CSV / Delimited file importer
The CSV importer handles any tabular data stored as plain text with a consistent delimiter between columns. It supports both single-file imports and multi-file imports packaged as a ZIP archive.
Supported file types
The following file extensions are accepted: .csv, .tsv, .txt, .psv, .dsv, .data, .dat, .tab
For files using a non-standard delimiter, it can be set explicitly in the connector configuration.
Single file import
A single delimited text file is uploaded. The client reads it directly and presents the columns for configuration.
Settings
| Setting | Description | Default |
|---|---|---|
| Delimiter | The character separating columns in the file | , (comma) |
| Has header row | Whether the first row contains column names. If disabled, columns are numbered starting from 0. | Enabled |
Column names without a header row
When Has header row is disabled, columns are assigned numeric names (0, 1, 2, ...). These can be renamed to meaningful names in the column configuration step. Those names are then used consistently for schema mapping and future re-uploads.

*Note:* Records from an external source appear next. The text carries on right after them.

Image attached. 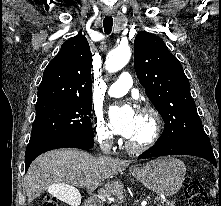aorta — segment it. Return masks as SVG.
<instances>
[{
  "label": "aorta",
  "mask_w": 221,
  "mask_h": 206,
  "mask_svg": "<svg viewBox=\"0 0 221 206\" xmlns=\"http://www.w3.org/2000/svg\"><path fill=\"white\" fill-rule=\"evenodd\" d=\"M130 57L131 48L128 45H119L108 53L105 69L110 73L117 72L128 63Z\"/></svg>",
  "instance_id": "762f6f07"
}]
</instances>
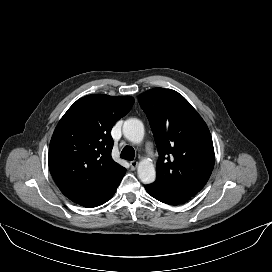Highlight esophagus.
Returning <instances> with one entry per match:
<instances>
[{
  "label": "esophagus",
  "instance_id": "esophagus-1",
  "mask_svg": "<svg viewBox=\"0 0 272 272\" xmlns=\"http://www.w3.org/2000/svg\"><path fill=\"white\" fill-rule=\"evenodd\" d=\"M138 166V162L137 161H131L130 162V167L132 170H135Z\"/></svg>",
  "mask_w": 272,
  "mask_h": 272
}]
</instances>
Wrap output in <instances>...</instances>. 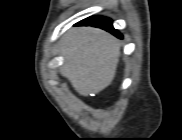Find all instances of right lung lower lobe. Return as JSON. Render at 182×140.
<instances>
[{
  "instance_id": "1",
  "label": "right lung lower lobe",
  "mask_w": 182,
  "mask_h": 140,
  "mask_svg": "<svg viewBox=\"0 0 182 140\" xmlns=\"http://www.w3.org/2000/svg\"><path fill=\"white\" fill-rule=\"evenodd\" d=\"M76 25L99 27L106 31L111 32L118 38H122V35L113 28L112 21L103 16H92V17L86 18V19L78 22Z\"/></svg>"
}]
</instances>
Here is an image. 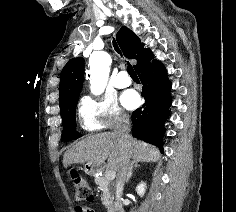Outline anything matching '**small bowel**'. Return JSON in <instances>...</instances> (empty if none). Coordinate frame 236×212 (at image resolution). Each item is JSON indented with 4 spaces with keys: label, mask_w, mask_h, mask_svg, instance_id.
Listing matches in <instances>:
<instances>
[{
    "label": "small bowel",
    "mask_w": 236,
    "mask_h": 212,
    "mask_svg": "<svg viewBox=\"0 0 236 212\" xmlns=\"http://www.w3.org/2000/svg\"><path fill=\"white\" fill-rule=\"evenodd\" d=\"M75 212H91L89 205H76Z\"/></svg>",
    "instance_id": "small-bowel-1"
}]
</instances>
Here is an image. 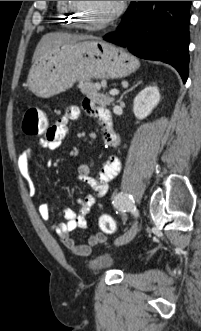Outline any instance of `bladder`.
I'll return each instance as SVG.
<instances>
[{"label":"bladder","mask_w":201,"mask_h":331,"mask_svg":"<svg viewBox=\"0 0 201 331\" xmlns=\"http://www.w3.org/2000/svg\"><path fill=\"white\" fill-rule=\"evenodd\" d=\"M88 265L93 271L107 270L115 266V259L109 253H101L92 257Z\"/></svg>","instance_id":"31cf9c89"}]
</instances>
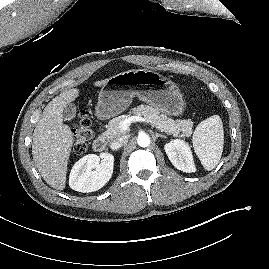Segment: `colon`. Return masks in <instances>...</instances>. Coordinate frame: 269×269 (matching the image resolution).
Instances as JSON below:
<instances>
[{
	"mask_svg": "<svg viewBox=\"0 0 269 269\" xmlns=\"http://www.w3.org/2000/svg\"><path fill=\"white\" fill-rule=\"evenodd\" d=\"M73 151L83 153L91 139V124L87 112L81 111L73 124Z\"/></svg>",
	"mask_w": 269,
	"mask_h": 269,
	"instance_id": "5ec220e1",
	"label": "colon"
}]
</instances>
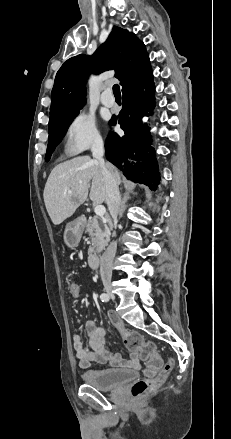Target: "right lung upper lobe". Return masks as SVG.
I'll return each instance as SVG.
<instances>
[{"mask_svg": "<svg viewBox=\"0 0 231 439\" xmlns=\"http://www.w3.org/2000/svg\"><path fill=\"white\" fill-rule=\"evenodd\" d=\"M112 69L123 93L152 73L143 42L117 26L92 56L72 57L58 70L51 93L49 127L79 114L86 102L85 82L90 73Z\"/></svg>", "mask_w": 231, "mask_h": 439, "instance_id": "1", "label": "right lung upper lobe"}]
</instances>
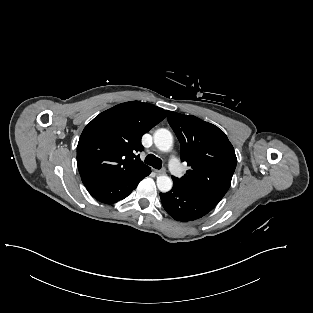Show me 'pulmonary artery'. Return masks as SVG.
I'll return each mask as SVG.
<instances>
[{
  "label": "pulmonary artery",
  "mask_w": 313,
  "mask_h": 313,
  "mask_svg": "<svg viewBox=\"0 0 313 313\" xmlns=\"http://www.w3.org/2000/svg\"><path fill=\"white\" fill-rule=\"evenodd\" d=\"M169 167L171 172L177 176L180 177L182 176V169L179 163V160L176 156H172L169 160Z\"/></svg>",
  "instance_id": "pulmonary-artery-1"
}]
</instances>
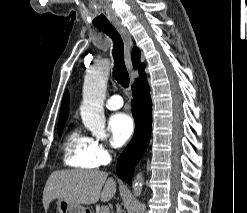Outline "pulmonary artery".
<instances>
[{"instance_id":"pulmonary-artery-1","label":"pulmonary artery","mask_w":247,"mask_h":213,"mask_svg":"<svg viewBox=\"0 0 247 213\" xmlns=\"http://www.w3.org/2000/svg\"><path fill=\"white\" fill-rule=\"evenodd\" d=\"M123 106V99L119 95H114L110 97L106 102V107L109 110H117Z\"/></svg>"}]
</instances>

Multiple CSV files (ZIP import)
When a dataset is split across several CSV files, they can be packaged into a single .zip archive and uploaded together. Each file inside the ZIP becomes a separate table (referred to as a "sheet" in the interface), identified by its filename without extension.
ZIP archives may contain plain .csv (or other delimited) files at the top level or in subdirectories
Files that cannot be parsed as delimited text (e.g. binary files, images, metadata files) are silently skipped. A file is also skipped if it contains fewer than two columns, as it is unlikely to be a valid data table.
Multi-table merge
When data is spread across multiple files and each file shares a common entity (e.g. a patient ID), a merge can be configured so all files are joined into a single flat dataset.
To set up a merge:
- Select Multiple CSVs (ZIP) as the connector type and upload the ZIP file.
- For each detected file (sheet), specify which column contains the unique identifier for that table.
- Provide a name for the common Unique Identifier (UID) column in the merged output (e.g.
Patient ID).
The client produces one row per entry per table. For example, three files with 100 rows each results in a merged dataset of 300 rows - one row per file-entry combination, with columns from all files present (empty where a file does not have data for a given entry).
Re-uploading
When re-uploading a ZIP, the client validates that each file in the new archive contains the same columns as the original (order-independent). If columns do not match, the upload is rejected and the existing data is preserved.